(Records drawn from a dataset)
* * * *
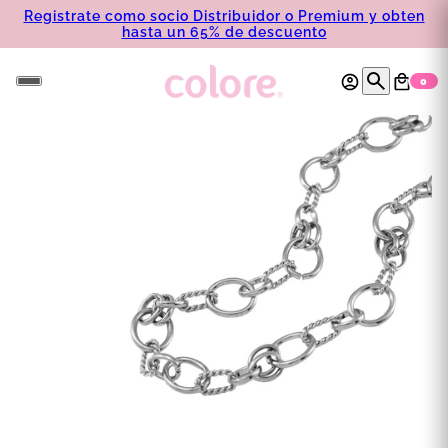
Registrate como socio Distribuidor o Premium y obten
hasta un 65% de descuento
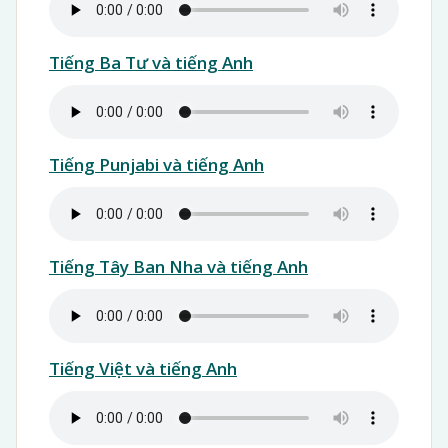
Tiếng Ba Tư và tiếng Anh
Tiếng Punjabi và tiếng Anh
Tiếng Tây Ban Nha và tiếng Anh
Tiếng Việt và tiếng Anh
* * * *
Task item:
Print exactly, and only, the lines from the line that contains "Tiếng Tây Ban Nha và tiếng Anh" through the last line of the records.

Exercise output:
Tiếng Tây Ban Nha và tiếng Anh
Tiếng Việt và tiếng Anh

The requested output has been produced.